Papst Franziskus empfängt Bischof Georg Bätzing, spricht über "Synodalen Weg"

Bischof Georg Bätzing
Foto: Bistum Limburg

Es war eine Art "Antrittsbesuch" als Vorsitzender der deutschen Bischofskonferenz: Zu einer Audienz bei Papst Franziskus war am heutigen Samstag der Limburger Bischof Georg Bätzing eingeladen.

Der umstrittene "Reformprozess" des sogenannten "Synodalen Wegs" war Thema der Begegnung, teilte "Vatican News" mit – aber auch die neuen Austrittszahlen: Am Tag zuvor war bekannt geworden, dass im vergangenen Jahr 2019 über 270.000 Katholiken in Deutschland ihren Austritt erklärt haben – eine neuer Negativ-Rekord

Wie CNA Deutsch berichtete, hatte der Papst persönlich mit einem warnenden Brief an alle Katholiken in Deutschland zum "Synodalen Prozess" interveniert.

Außerdem hat der Vatikan im Zuge weiterer Interventionen dessen Rechtsanspruch für null und nichtig erklärt: Die Bischöfe müssten auch in Deutschland ihre Autorität in Einheit und Gehorsam gegenüber dem Amt des Papstes ausüben, so Bischof Juan Ignacio Arrieta Ochoa, Sekretär des Päpstlichen Rates für Gesetzestexte im Oktober 2019.

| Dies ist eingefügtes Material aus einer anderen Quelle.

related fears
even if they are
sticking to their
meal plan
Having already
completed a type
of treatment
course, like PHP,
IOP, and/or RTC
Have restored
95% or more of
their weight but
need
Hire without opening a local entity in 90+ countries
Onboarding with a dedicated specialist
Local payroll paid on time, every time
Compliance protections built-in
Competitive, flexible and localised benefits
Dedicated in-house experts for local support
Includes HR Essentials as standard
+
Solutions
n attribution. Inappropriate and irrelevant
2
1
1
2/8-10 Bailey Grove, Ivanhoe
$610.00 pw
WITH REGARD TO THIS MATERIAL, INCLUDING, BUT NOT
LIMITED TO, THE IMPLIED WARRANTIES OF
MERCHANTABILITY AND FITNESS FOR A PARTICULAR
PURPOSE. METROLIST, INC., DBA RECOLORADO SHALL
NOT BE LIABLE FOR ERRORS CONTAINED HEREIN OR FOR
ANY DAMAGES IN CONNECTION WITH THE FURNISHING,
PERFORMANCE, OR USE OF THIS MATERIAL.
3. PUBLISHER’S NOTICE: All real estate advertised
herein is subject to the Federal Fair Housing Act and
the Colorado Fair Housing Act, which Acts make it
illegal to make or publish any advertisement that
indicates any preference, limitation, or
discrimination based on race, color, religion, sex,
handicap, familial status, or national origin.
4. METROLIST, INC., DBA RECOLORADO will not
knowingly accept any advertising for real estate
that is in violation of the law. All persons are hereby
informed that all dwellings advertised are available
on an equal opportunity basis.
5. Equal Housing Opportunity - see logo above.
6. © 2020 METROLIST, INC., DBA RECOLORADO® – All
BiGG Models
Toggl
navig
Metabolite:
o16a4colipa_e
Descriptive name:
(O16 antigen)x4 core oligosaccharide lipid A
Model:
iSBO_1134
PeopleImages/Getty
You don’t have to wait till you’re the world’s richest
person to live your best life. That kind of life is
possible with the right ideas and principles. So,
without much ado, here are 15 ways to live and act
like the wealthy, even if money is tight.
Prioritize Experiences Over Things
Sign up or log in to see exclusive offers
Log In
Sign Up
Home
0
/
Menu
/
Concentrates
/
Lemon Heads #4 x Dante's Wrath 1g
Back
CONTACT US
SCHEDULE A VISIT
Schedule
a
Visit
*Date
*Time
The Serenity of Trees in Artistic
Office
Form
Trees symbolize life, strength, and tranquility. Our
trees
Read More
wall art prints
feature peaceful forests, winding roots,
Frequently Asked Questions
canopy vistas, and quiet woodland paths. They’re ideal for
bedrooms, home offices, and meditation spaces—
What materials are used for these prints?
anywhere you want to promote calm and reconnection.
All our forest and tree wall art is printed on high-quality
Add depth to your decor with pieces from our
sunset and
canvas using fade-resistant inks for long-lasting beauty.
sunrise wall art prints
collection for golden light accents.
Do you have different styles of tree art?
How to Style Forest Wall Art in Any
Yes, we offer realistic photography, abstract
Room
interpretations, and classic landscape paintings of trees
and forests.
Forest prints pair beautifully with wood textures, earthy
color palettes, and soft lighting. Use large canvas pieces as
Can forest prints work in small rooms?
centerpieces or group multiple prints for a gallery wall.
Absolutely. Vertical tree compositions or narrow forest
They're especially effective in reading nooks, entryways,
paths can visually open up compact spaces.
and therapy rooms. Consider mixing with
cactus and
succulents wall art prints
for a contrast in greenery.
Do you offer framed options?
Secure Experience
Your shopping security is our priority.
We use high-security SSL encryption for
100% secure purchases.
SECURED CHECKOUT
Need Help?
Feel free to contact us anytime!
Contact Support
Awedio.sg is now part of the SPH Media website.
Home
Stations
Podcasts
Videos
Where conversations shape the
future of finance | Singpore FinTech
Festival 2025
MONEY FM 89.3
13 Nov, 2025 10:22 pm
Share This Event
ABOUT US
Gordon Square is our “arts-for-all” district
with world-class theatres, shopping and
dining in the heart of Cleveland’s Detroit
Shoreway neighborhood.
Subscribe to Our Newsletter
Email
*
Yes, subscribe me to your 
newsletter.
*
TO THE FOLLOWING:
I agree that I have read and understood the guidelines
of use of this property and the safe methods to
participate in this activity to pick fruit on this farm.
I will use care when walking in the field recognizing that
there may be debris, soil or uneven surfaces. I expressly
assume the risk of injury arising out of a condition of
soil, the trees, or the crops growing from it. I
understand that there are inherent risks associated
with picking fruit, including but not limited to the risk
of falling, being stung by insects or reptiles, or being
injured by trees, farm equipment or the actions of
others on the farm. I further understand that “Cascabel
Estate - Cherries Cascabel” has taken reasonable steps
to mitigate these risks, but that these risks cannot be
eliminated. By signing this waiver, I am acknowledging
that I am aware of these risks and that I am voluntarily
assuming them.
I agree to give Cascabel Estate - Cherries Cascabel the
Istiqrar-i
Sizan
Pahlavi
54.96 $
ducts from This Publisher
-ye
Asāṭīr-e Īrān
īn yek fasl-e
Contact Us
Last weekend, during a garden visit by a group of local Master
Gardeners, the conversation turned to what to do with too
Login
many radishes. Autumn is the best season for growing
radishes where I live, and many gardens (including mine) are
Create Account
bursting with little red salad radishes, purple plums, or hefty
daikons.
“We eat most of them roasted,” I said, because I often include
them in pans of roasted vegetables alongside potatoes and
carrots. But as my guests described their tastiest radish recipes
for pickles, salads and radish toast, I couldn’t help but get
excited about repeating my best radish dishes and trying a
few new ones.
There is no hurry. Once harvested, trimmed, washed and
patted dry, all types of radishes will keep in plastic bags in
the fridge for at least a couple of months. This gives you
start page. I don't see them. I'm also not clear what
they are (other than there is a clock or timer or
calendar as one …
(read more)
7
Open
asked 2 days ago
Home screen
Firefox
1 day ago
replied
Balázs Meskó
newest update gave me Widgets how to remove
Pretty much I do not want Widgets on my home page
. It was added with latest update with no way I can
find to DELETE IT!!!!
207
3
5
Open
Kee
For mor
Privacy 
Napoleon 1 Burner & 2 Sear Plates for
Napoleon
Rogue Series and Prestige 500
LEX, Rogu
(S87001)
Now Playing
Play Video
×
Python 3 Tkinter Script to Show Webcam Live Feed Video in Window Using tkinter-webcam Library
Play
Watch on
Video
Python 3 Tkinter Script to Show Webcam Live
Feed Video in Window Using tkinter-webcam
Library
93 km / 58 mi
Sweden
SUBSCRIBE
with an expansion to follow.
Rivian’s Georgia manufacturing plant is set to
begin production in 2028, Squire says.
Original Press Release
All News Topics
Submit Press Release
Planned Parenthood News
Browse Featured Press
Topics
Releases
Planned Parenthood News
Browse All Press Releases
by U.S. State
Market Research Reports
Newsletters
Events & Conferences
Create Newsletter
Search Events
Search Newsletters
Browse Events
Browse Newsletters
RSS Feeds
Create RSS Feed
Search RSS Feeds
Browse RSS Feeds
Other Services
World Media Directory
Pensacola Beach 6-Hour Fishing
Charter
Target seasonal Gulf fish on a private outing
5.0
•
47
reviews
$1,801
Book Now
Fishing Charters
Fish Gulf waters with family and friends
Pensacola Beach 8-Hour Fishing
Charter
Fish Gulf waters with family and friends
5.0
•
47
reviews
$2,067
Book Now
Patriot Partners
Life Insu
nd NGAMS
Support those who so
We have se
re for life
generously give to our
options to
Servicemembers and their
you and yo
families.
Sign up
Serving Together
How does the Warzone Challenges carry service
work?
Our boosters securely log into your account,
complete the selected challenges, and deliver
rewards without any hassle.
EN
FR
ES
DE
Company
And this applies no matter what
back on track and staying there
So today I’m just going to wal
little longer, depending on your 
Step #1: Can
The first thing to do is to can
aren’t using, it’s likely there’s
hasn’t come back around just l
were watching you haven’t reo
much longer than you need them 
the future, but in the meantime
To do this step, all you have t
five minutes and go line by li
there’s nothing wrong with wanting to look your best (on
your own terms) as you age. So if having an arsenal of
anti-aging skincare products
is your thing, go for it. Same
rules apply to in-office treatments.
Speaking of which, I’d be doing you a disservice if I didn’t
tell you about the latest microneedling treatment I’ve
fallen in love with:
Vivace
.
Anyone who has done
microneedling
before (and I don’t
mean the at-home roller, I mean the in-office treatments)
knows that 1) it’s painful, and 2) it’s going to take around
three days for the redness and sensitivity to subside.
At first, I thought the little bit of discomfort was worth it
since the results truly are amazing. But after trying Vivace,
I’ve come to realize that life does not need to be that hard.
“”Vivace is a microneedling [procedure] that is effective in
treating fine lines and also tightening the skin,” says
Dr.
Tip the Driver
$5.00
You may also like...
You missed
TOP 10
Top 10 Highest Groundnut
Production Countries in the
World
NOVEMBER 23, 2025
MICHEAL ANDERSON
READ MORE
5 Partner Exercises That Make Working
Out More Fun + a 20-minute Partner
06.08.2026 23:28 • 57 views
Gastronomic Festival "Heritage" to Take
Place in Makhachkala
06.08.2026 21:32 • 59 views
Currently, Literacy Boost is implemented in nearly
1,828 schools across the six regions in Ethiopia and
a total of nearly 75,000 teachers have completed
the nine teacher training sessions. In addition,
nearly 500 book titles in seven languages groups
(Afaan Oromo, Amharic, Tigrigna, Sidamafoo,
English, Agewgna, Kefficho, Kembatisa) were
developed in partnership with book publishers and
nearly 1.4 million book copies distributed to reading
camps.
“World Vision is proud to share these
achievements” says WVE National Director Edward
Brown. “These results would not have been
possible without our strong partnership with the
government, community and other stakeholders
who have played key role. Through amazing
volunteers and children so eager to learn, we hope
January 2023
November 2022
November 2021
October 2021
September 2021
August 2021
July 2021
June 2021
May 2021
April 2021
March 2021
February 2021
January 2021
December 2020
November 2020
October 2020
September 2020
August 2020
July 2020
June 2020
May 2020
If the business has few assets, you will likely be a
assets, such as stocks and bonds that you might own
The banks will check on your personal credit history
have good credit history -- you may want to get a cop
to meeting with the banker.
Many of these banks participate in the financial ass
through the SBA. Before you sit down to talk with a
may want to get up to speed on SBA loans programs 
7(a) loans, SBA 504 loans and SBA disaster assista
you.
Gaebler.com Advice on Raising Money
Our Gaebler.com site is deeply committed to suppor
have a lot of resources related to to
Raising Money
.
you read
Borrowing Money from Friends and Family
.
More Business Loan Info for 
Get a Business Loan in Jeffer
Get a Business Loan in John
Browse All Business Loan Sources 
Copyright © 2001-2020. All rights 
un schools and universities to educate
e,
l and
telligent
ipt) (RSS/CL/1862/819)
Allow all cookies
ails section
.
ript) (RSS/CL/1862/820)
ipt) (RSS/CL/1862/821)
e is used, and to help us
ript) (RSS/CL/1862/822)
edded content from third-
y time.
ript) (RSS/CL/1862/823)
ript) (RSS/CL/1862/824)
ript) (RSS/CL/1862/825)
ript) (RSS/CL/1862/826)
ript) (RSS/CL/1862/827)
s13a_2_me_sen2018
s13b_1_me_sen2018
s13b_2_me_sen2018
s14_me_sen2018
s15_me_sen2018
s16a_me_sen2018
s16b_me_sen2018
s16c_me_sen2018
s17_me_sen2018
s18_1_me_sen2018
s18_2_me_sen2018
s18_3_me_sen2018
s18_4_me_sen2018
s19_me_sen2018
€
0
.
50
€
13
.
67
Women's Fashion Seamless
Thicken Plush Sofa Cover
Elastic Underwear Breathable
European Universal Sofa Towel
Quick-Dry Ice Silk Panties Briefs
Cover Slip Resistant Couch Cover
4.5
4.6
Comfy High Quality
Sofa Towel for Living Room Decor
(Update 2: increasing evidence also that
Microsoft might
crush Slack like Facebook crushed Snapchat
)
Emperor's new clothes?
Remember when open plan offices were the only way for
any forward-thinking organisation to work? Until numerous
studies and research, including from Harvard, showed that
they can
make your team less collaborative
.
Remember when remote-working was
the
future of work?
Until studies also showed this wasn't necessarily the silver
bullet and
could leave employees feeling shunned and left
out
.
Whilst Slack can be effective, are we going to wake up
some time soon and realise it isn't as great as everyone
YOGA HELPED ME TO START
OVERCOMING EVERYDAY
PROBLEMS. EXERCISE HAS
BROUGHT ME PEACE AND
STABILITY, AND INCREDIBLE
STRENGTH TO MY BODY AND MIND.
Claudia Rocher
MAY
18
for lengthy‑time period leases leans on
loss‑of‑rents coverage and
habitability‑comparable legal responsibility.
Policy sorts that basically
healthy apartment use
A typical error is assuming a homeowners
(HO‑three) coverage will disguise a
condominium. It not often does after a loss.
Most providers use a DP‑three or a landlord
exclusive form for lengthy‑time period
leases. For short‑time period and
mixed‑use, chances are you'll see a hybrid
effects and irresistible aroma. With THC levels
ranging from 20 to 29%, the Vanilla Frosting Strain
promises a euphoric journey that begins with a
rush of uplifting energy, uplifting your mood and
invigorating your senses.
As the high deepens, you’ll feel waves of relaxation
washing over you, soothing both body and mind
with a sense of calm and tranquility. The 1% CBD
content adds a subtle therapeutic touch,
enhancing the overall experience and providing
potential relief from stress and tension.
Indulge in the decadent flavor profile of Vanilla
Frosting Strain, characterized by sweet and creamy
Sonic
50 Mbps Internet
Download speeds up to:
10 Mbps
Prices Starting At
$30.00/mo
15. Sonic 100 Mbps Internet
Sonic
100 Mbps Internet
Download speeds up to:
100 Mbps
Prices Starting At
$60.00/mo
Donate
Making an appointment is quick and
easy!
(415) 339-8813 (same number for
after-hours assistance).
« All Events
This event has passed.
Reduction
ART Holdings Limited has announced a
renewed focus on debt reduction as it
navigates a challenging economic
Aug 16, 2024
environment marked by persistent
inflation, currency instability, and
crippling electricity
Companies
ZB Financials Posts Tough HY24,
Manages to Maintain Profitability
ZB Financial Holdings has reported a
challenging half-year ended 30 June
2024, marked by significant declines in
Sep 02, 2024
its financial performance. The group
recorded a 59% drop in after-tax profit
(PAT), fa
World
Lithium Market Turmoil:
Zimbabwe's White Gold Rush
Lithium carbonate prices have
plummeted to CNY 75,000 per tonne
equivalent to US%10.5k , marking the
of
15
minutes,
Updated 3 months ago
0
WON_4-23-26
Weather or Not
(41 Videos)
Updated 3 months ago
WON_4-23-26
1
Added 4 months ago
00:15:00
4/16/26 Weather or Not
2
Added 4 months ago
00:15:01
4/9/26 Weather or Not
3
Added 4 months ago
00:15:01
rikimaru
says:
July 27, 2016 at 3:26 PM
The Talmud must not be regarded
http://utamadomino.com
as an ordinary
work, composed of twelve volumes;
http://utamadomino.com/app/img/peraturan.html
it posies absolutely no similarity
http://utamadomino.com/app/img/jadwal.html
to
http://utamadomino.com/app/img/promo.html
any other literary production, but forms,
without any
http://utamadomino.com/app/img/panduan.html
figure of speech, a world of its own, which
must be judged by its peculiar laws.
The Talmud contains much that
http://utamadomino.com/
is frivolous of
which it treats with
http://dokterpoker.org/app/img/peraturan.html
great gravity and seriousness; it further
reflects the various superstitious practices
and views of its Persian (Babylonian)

Papst Franziskus habe ihn heute daran erinnert, arme und alten Menschen, Migranten und Hilfsbedürftige nicht aus dem Blick zu verlieren, sagte Bätzing. "Ausdrücklich bat der Papst darum, die Auswirkungen und Erfahrungen angesichts der Corona-Pandemie auf dem weiteren Weg mit zu bedenken", so der Bischof laut "Vatican News".

"Mir war es ein Anliegen deutlich zu machen, dass die Kirche in Deutschland diesen Weg geht und sich stets an die Universalkirche gebunden weiß“, erklärte Bischof Bätzing nach der Audienz. Er hoffe, "dass wir mit den Erfahrungen des Synodalen Weges einen Beitrag zur Weltbischofssynode im Oktober 2022 leisten können, die sich mit der Frage der Synodalität auseinandersetzt."

Bischof Bätzing hat bereits eine Synode in Rom gefordert, mit der deutsche Beschlüsse dann weltkirchlich in Kraft gesetzt werden könnten. Der Limburger Hirte, der sich bei seiner Wahl als "Moderator" bezeichnete, hat unter anderem mit seiner Forderung nach Interkommunion mit Protestanten Aufsehen erregt. Auch eine Weihe von Frauen zu Priestern und die Segnung homosexueller Partnerschaften könnte der sogenannte "Synodale Weg" einführen, so Bätzing im Mai 2020, indem die bisherige Lehre der Kirche in diesen Punkten möglicherweise grundlegend geändert werde. Der richtige Schritt dazu, so Bätzing: Eine Synode der Weltkirche in Rom, die Beschlüsse der Teilnehmer des deutschen "Synodalen Prozesses" dann verbindlich für die Weltkirche umsetzen könnte.

Auch der fortschreitende Priestermangel müsse "kein Schaden sein für die Lebendigkeit der Kirche", sagte Bischof Georg Bätzing im Mai in einem Interview.

Auch wenn Bätzing im Gespräch hervorhebt, dass sich die "Substanz des Glaubens" nicht mehr ändere, glaube er dennoch daran, dass die Selbstoffenbarung Gottes "beständig" weitergehe. Der Limburger Bischof weist auf die Aufgabe der Kirche hin, "nach den Zeichen der Zeit zu forschen". Dies schließt seiner Ansicht nach auch eine Änderung der Kirchenlehre nicht aus. So äußert er in Bezug auf die verbindliche Sexualmoral der Katholischen Kirche:

"Ich hoffe, wir werden bestimmte Formulierungen, wie sie im Katechismus den jetzigen Stand der Lehre spiegeln, weiterentwickeln."

Die Frohe Botschaft und die Lehre, die die Kirche "momentan" verkünde, komme bei den Menschen als "Verbotsmoral" an, so der DBK-Vorsitzende wörtlich.